== WHAT IS NEEDED ==
The records below are to be copied word for word, with every picture left out.

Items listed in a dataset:
--------------------

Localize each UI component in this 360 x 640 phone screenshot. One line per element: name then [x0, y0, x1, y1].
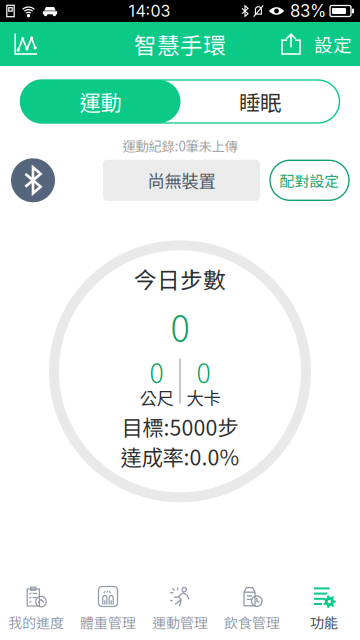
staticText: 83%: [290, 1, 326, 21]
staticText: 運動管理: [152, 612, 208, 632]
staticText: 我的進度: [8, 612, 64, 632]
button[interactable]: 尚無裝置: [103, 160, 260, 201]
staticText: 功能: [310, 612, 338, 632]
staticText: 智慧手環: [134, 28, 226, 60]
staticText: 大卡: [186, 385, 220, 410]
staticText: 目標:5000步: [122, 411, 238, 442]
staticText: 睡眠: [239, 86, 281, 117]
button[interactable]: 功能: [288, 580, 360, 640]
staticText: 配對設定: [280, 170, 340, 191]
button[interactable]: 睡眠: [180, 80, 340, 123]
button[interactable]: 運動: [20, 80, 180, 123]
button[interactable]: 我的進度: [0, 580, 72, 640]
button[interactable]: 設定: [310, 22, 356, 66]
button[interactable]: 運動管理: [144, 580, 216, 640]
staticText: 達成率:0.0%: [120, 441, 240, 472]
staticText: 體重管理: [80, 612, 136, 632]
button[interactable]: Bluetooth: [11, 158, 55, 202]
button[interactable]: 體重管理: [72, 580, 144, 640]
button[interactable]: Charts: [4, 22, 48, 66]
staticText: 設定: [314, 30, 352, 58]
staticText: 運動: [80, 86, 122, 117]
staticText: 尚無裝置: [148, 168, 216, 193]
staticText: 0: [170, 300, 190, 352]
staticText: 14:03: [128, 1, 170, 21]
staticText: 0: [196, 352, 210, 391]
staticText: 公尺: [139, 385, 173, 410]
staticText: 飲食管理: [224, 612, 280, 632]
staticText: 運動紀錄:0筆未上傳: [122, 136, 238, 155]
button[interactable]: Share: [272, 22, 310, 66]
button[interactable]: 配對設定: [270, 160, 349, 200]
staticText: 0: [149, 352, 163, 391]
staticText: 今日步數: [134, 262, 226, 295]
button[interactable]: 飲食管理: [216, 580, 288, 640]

--------------------

== OUTPUT FOR THIS TASK ==
Localize each UI component in this 360 x 640 phone screenshot. One line per element: name then [x0, y0, x1, y1].
staticText: 83%: [290, 1, 326, 21]
staticText: 運動管理: [152, 612, 208, 632]
staticText: 我的進度: [8, 612, 64, 632]
button[interactable]: 尚無裝置: [103, 160, 260, 201]
staticText: 功能: [310, 612, 338, 632]
staticText: 智慧手環: [134, 28, 226, 60]
staticText: 大卡: [186, 385, 220, 410]
staticText: 目標:5000步: [122, 411, 238, 442]
staticText: 睡眠: [239, 86, 281, 117]
button[interactable]: 功能: [288, 580, 360, 640]
staticText: 配對設定: [280, 170, 340, 191]
button[interactable]: 睡眠: [180, 80, 340, 123]
button[interactable]: 運動: [20, 80, 180, 123]
button[interactable]: 我的進度: [0, 580, 72, 640]
button[interactable]: 設定: [310, 22, 356, 66]
button[interactable]: 運動管理: [144, 580, 216, 640]
staticText: 達成率:0.0%: [120, 441, 240, 472]
staticText: 體重管理: [80, 612, 136, 632]
button[interactable]: Bluetooth: [11, 158, 55, 202]
button[interactable]: 體重管理: [72, 580, 144, 640]
button[interactable]: Charts: [4, 22, 48, 66]
staticText: 設定: [314, 30, 352, 58]
staticText: 運動: [80, 86, 122, 117]
staticText: 尚無裝置: [148, 168, 216, 193]
staticText: 0: [170, 300, 190, 352]
staticText: 14:03: [128, 1, 170, 21]
staticText: 0: [196, 352, 210, 391]
staticText: 公尺: [139, 385, 173, 410]
staticText: 飲食管理: [224, 612, 280, 632]
staticText: 運動紀錄:0筆未上傳: [122, 136, 238, 155]
button[interactable]: Share: [272, 22, 310, 66]
button[interactable]: 配對設定: [270, 160, 349, 200]
staticText: 0: [149, 352, 163, 391]
staticText: 今日步數: [134, 262, 226, 295]
button[interactable]: 飲食管理: [216, 580, 288, 640]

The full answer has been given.